Após essa passagem muito positiva pela Contax, eu ingressei na Atento, que hoje é a maior empresa de contact center do Brasil – é líder deste segmento. Fui directora de negócios, cuidando do Multisetor, que eram 38 marcas contratantes de diversos segmentos no Brasil.

Anteriormente, estava atuando como directora executiva da CSU, que é uma empresa que se está posicionando muito fortemente no mercado brasileiro, como especialista na prestação de serviços e relacionamento com o cliente por meio atendimento humano ou canais digitais, principalmente em operações de alta complexidade, com diferenciação no serviço . E eu vejo o futuro do atendimento do contact center num processo muito importante de resignificar o modelo de negócio. Todos nós que actuamos nos players de call center, precisamos promover a transformação do que hoje nós chamamos de Contact Center, que até então era a oferta e gestão de mão de obra massiva, pouco capacitada e serviços repetitivos e previsíveis,  – para um experience center, proporcionando experiências positivas e únicas para para o consumidor durante a jornada de atendimento.

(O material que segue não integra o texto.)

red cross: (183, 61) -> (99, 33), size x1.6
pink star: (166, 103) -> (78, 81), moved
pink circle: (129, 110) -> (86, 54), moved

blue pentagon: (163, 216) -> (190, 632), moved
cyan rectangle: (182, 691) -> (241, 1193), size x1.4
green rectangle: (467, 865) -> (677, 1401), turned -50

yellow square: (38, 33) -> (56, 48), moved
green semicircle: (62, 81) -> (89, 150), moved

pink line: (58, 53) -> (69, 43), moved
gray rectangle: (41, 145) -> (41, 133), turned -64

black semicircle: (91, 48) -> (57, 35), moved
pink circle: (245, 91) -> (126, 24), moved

COLLAB: Crê que nesse processo a estratégia omnichannel é importante?

Adria: Extremamente importante. No Brasil, segundo uma pesquisa recente realizada, 77% dos brasileiros utilizam três ou mais canais para fazer a interacção com as empresas. Esses clientes estão agora no advento da tecnologia, com acesso fácil à internet, muito mais empoderados, muito mais exigentes. Então os consumidores estão ditando a forma – o quando e como eles querem falar. Então é extremamente importante ter essa flexibilidade de poder fazer a interacção em diversos canais de atendimento, sejam eles canais tradicionais – de voz – ou canais digitais.

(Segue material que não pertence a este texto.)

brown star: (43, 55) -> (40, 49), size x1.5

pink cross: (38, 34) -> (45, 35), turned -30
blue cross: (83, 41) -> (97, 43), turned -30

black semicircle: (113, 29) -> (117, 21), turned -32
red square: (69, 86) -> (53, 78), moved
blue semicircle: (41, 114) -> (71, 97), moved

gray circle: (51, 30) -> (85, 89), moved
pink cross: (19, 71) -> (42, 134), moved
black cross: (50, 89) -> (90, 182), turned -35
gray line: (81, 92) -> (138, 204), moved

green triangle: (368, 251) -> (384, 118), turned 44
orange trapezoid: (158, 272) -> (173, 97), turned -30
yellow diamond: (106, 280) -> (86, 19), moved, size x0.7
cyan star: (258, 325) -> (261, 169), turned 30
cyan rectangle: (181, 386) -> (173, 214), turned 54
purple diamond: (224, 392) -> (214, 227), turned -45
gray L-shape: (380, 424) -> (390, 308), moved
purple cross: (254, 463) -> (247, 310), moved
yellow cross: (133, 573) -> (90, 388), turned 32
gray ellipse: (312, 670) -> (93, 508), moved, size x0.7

COLLAB: Hoje falamos muito do foco no cliente – da Customer Experience, numa forma geral – e da transformação digital e o impacto que isso tem ao longo da experiência do cliente nos diversos canais de atendimento. Sente que este caminho da transformação digital está completo ou ainda há mais para vir?

Adria: Não, ainda tem muito para vir, acho que nem todo o mundo ainda tem um modelo ideal. As empresas tem um grande desafio, frente a  esse novo contexto de mundo que a gente esta vivendo, chamado VUCA, que esta muito imprevisível…

COLLAB: VUCA?

Adria: VUCA é esse novo contexto de mundo agora, nesse processo de transformação digital. VUCA é Volátil, Incerto, Ambíguo e Complexo. E isso tem feito com que as empresas busquem um novo caminho para atender esses consumidores, esses clientes que estão mais exigentes e empoderados.

Então é importante, dentro de uma estratégia de customer experience, você mapear de forma correcta toda a jornada do seu cliente, para que nos touch points – nos pontos de contacto – você possa promover a melhor experiência. Porque é extremamente importante que essa experiência seja positiva, porque você passa a ter, com o seu consumidor ou cliente, um defensor da sua marca.

COLLAB: A Inteligência Artificial e a Automação são coisas que hoje em dia são muito faladas em âmbito dos contact centers. Trata-se apenas de uma moda ou vieram para ficar?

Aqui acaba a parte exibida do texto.